We propose two effective and efficient RS-stereo non-linear optimization techniques based on the maximum likelihood criterion to refine the camera relative pose.
We advance an RS-stereo image correction method to remove the inaccuracies induced by the RS effect, which can produce an accurate 3D scene geometry as the ground-truth.
The proposed model and method are universal and tractable. It neither forces identical specifications of the RS stereo rig nor requires strict time synchronization and scanline alignment between left and right RS cameras.
Extensive experiments on both simulated data and synthetic RS stereo images show the effectiveness and robustness of our proposed method.

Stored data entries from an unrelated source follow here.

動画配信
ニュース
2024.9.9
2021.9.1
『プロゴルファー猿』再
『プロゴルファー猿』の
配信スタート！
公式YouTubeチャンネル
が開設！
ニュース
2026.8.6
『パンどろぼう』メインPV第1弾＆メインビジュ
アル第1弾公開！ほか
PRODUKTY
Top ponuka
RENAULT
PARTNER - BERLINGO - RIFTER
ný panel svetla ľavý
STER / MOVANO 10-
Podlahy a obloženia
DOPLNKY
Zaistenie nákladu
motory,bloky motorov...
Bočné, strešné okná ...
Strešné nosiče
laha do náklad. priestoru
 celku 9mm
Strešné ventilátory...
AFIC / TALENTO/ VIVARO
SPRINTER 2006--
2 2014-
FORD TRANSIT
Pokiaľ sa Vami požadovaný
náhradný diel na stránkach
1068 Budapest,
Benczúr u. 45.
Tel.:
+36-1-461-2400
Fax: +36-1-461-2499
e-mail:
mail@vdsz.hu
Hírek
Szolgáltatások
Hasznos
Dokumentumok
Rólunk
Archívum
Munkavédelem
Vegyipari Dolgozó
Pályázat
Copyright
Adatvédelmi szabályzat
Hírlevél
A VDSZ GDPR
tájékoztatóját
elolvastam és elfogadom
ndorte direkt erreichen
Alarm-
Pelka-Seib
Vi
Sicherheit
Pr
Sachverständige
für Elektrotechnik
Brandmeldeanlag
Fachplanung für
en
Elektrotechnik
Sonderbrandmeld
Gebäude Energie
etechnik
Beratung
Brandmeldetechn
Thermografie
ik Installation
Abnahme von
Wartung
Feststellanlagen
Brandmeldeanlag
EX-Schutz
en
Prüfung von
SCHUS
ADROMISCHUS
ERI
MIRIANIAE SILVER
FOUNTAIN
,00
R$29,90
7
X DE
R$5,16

Illustration of the generalized RS stereo configuration

Illustration of the exposure, readout, idle, and delay mechanisms of the generalized RS stereo camera across two consecutive frames. The sensor is exposed and read out row by row at a constant speed. Assuming the camera exposure is instantaneous, the frame time $\tau_i$ includes readout time $\tau^a_i$ and idle time $\tau^b_i$ in the single RS camera $i=l,r$. Moreover, there is a calibrated delay time $\tau^d$ between the exposure start times of left and right cameras.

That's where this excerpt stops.